Work required:
Copy each line below in which the word "phanh" occurs.

Data in this exercise:
Content starts

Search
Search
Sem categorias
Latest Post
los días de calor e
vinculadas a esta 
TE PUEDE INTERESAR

Content ends
Content starts

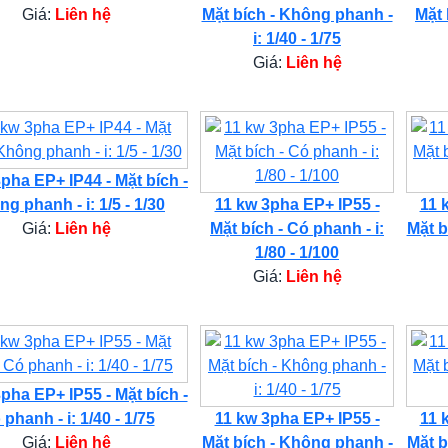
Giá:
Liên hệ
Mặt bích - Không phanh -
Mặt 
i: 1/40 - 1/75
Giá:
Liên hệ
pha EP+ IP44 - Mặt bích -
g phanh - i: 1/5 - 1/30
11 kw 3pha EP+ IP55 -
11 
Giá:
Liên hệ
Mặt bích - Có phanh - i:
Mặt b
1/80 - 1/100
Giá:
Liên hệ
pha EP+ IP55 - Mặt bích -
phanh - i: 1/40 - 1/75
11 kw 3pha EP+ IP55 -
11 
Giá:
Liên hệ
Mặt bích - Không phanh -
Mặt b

Content ends

Solution below:
Mặt bích - Không phanh -
g phanh - i: 1/5 - 1/30
Mặt bích - Có phanh - i:
phanh - i: 1/40 - 1/75
Mặt bích - Không phanh -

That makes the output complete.